# [TASK TO CARRY OUT]
Word-for-word repetition of the records below is needed, but only from the line holding "ses de ski de fond" through the final line, with pictures excluded.

# [STUDY MATERIAL]
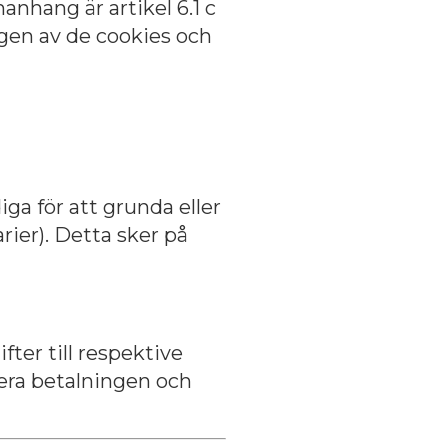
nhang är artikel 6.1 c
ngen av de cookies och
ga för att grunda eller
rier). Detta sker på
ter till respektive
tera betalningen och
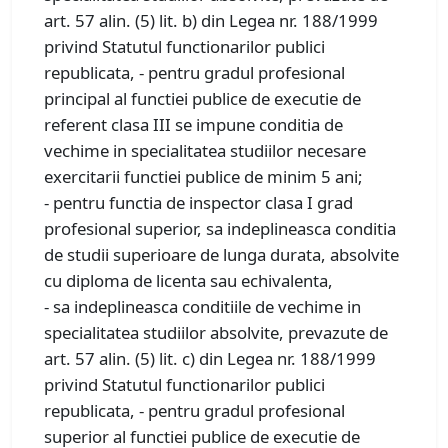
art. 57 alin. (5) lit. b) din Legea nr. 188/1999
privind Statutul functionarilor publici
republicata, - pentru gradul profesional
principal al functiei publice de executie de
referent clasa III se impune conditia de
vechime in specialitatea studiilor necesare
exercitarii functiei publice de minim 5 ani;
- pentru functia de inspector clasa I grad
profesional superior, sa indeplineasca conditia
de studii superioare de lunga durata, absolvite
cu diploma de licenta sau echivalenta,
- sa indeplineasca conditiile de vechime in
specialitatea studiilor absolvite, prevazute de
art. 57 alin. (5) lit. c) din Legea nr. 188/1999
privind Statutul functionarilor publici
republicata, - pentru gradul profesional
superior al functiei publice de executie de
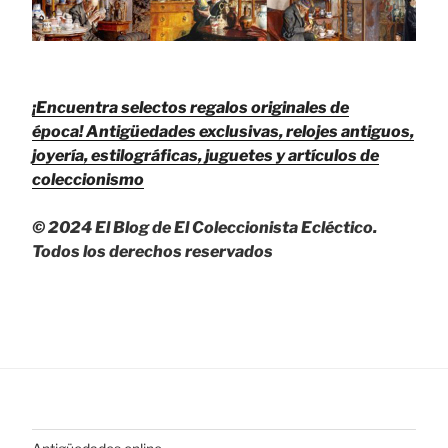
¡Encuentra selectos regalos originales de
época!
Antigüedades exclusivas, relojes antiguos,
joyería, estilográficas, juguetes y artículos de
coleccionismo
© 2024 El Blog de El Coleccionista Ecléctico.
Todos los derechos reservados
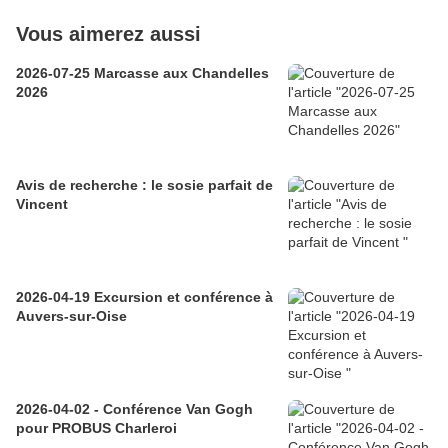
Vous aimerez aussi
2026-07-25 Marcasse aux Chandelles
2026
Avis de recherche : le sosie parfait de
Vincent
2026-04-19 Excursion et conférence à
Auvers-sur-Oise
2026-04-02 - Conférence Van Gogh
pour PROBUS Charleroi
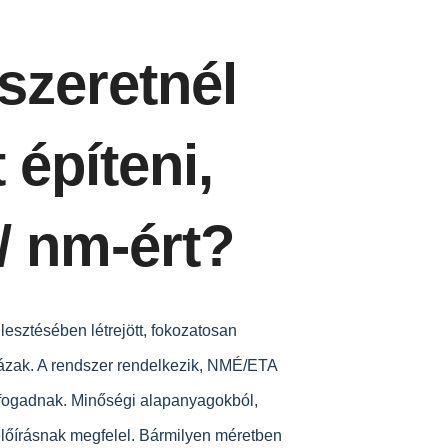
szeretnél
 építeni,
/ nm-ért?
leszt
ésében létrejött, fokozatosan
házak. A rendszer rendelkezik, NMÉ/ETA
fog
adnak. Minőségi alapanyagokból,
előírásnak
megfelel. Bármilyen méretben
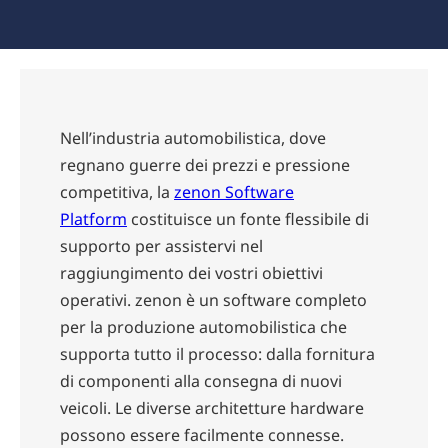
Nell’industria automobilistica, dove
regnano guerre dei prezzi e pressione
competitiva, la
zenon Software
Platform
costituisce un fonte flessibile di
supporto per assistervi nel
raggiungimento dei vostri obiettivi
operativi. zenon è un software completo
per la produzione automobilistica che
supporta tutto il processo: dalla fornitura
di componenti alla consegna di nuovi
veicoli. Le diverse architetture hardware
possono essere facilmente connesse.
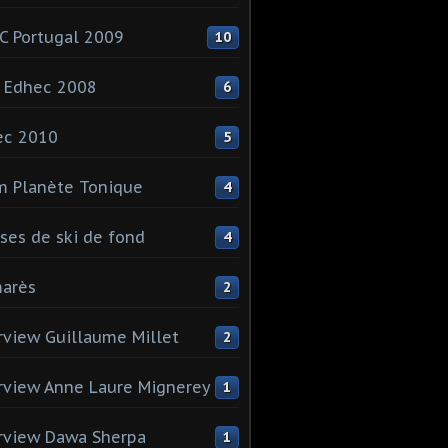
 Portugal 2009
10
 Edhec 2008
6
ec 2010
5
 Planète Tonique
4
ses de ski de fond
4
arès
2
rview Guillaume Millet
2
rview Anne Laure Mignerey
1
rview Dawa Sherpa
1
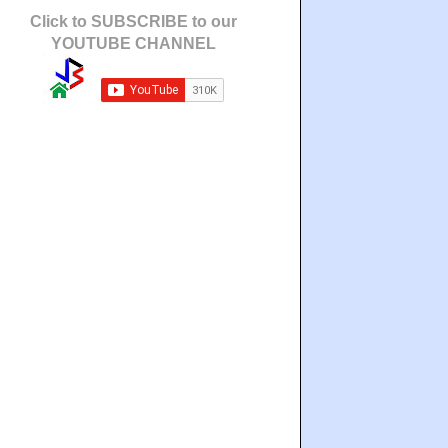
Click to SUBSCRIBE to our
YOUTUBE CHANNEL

# [TASK RESULT]
ses de ski de fond
4
arès
2
rview Guillaume Millet
2
rview Anne Laure Mignerey
1
rview Dawa Sherpa
1
Click to SUBSCRIBE to our
YOUTUBE CHANNEL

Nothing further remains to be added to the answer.